ON FRIDAY, APRIL 14TH, Henry Craig arrived from Kansas City with Colonel John Doniphan, a powerful attorney and orator who’d recently completed the Burgess trial in Platte City (getting the gunfighter off on a five-year sentence). Doniphan was an austere, misanthropic man with no generosity or high regard for the Ford brothers, whom he’d agreed to defend. He sat with Charley on a cot in the jail cell and listened intently as Craig conducted Bob through a recapitulation of his conversation with the governor during their meeting in the St. James Hotel, and then through the peregrinations that resulted in the killing of Jesse James and a charge of first-degree murder. Craig completed his orientation and sat back; Doniphan crossed his long legs and asked, “How do you two feel about your situation?”

Bob looked at Charley and then replied, “I sleep fine.”
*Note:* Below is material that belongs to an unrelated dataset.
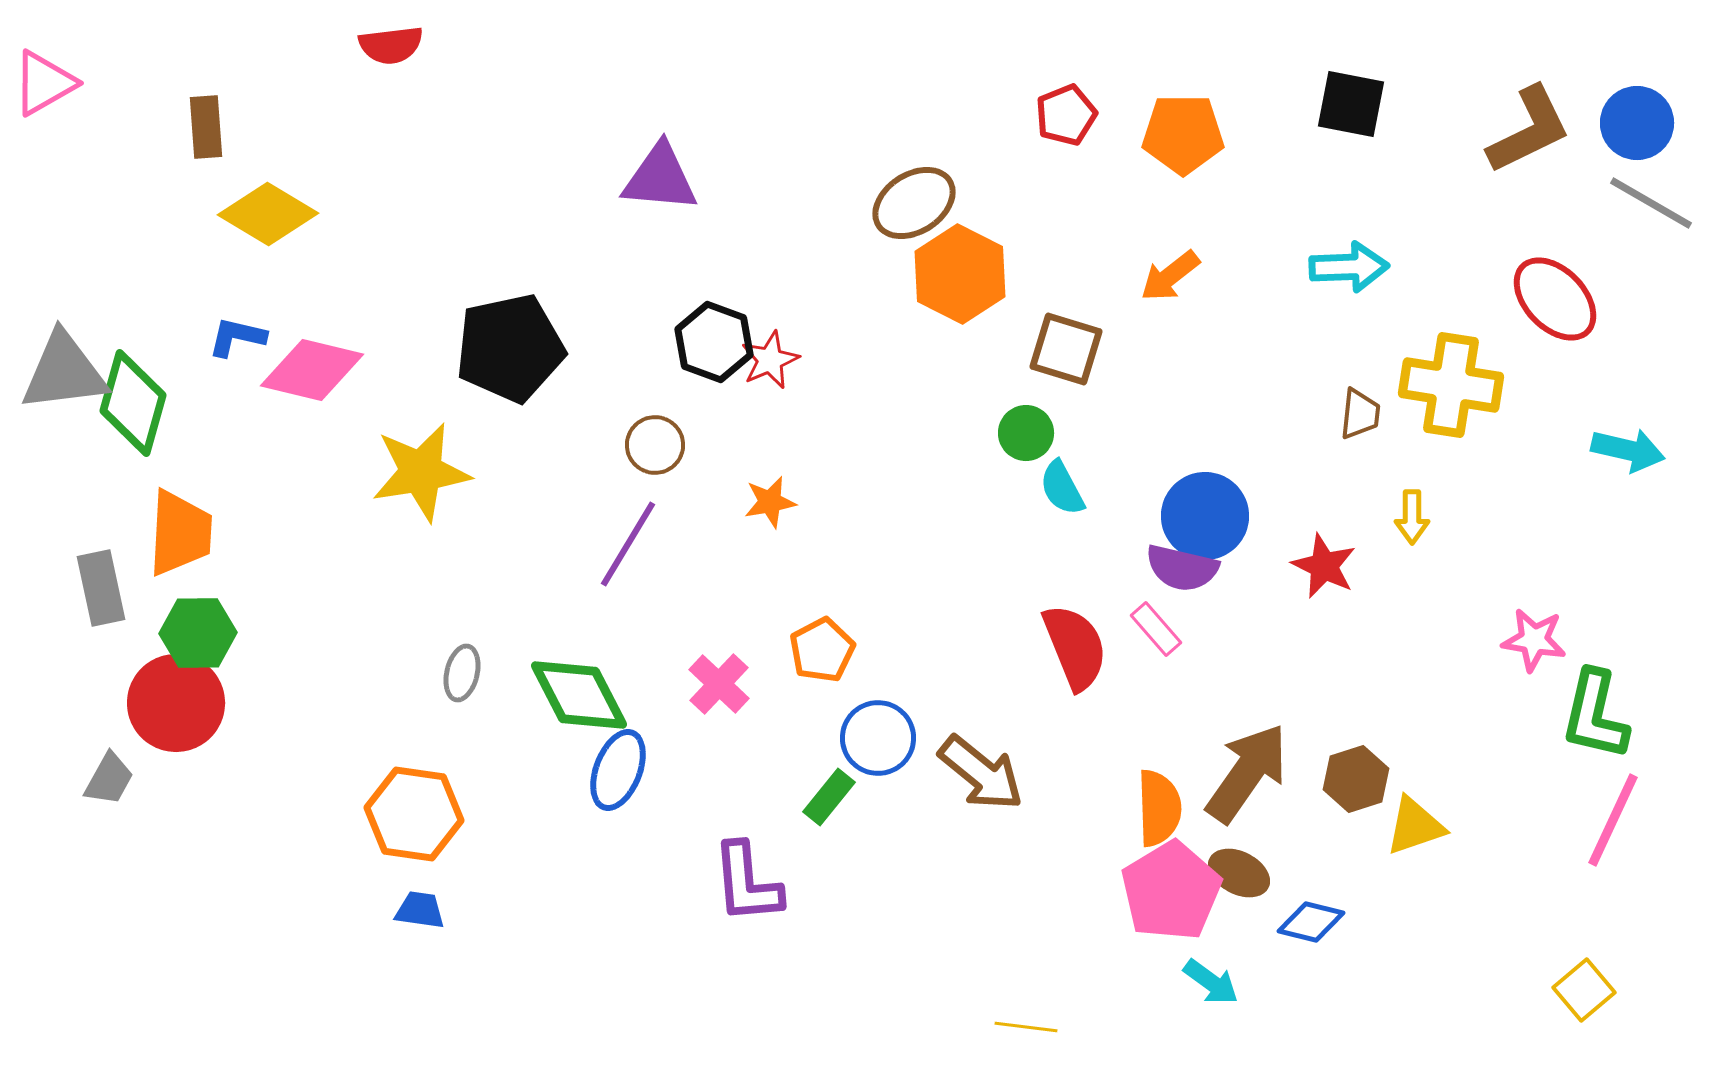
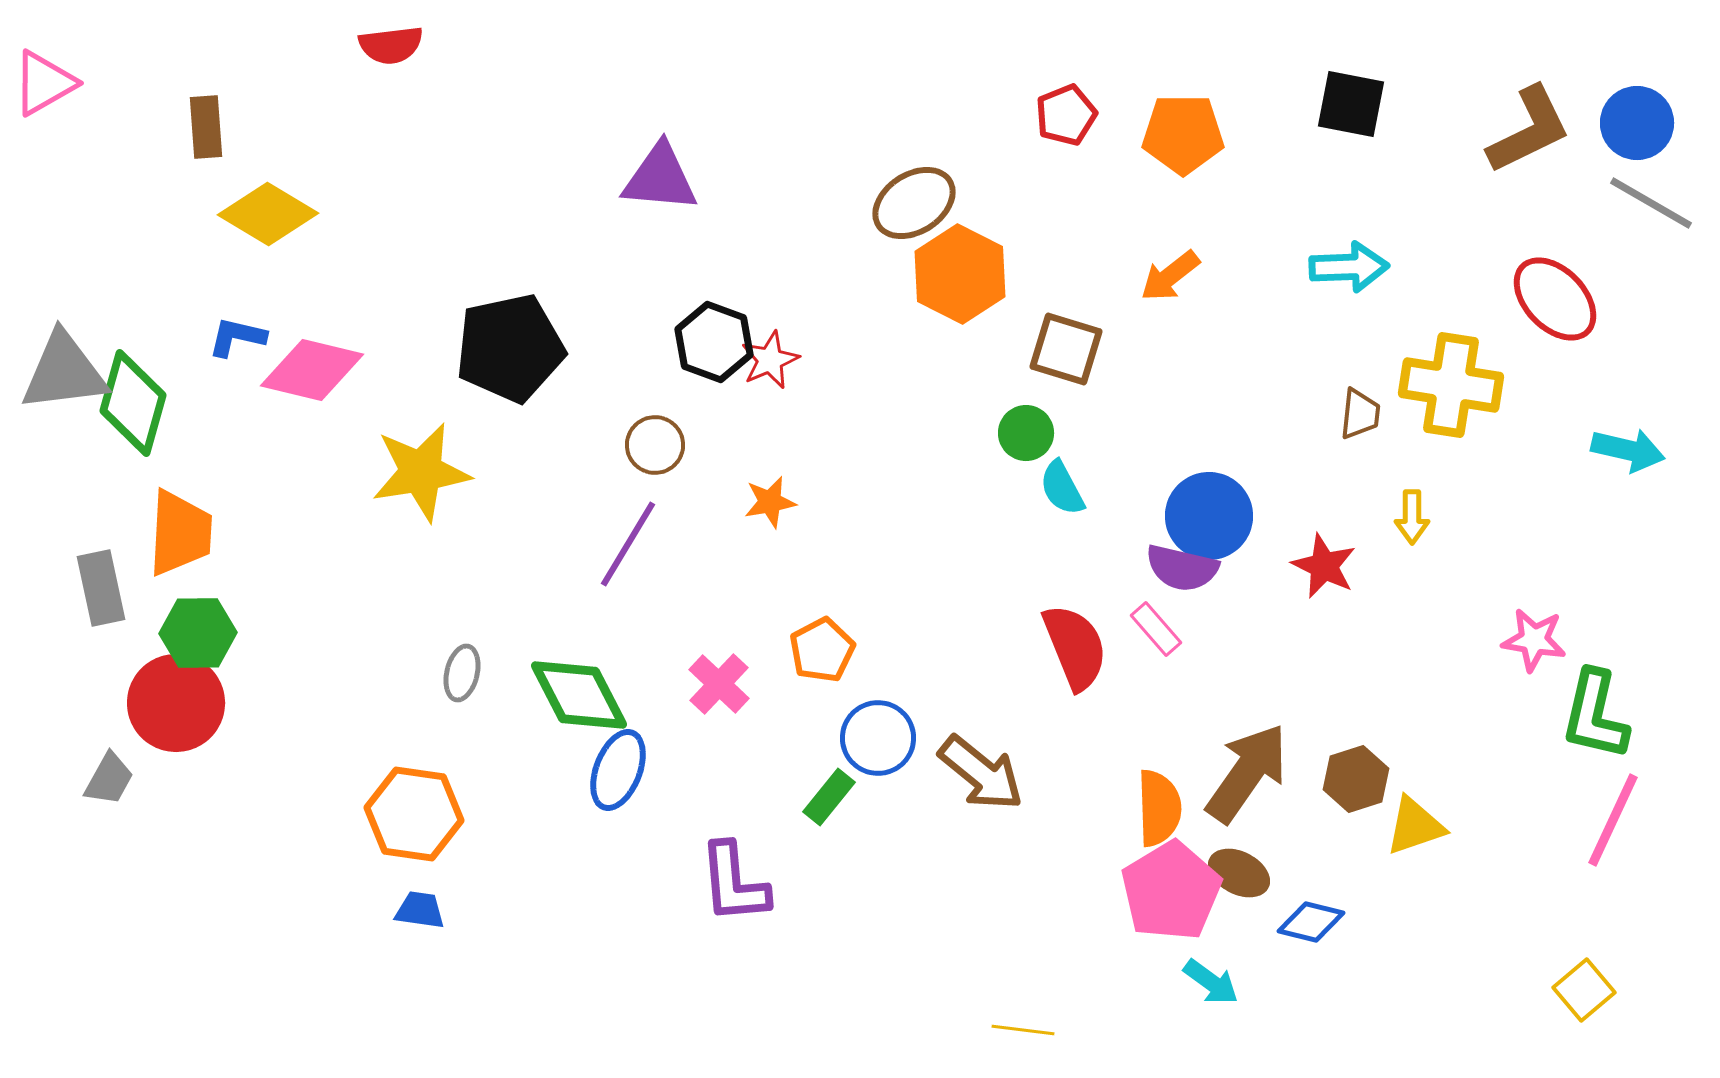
blue circle at (1205, 516): moved 4 px right
purple L-shape at (747, 883): moved 13 px left
yellow line at (1026, 1027): moved 3 px left, 3 px down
Doniphan then indicated what their problems were: that they had no written agreement with the governor, that Crittenden himself was susceptible to charges of conspiracy to commit murder, that public sentiment could coerce the governor into changing his mind about his pledge to the Fords. Suppose Crittenden denied ever making a promise of pardon, as he repeatedly had to the press? Were they not public nuisances on whom no pit

y should be squandered? Will the claims of two gunslingers and petty thieves carry much weight in a jury trial? What could the disposition of even their supporters be once the corrupted body of Mr. Hite had been discovered on their property?

Charley glared at Doniphan through the cataloging, and when the attorney was finished, asked, “Do you want me to answer those questions?”

Doniphan said nothing.

Charley said, “I’ll wager the governor does what’s right.”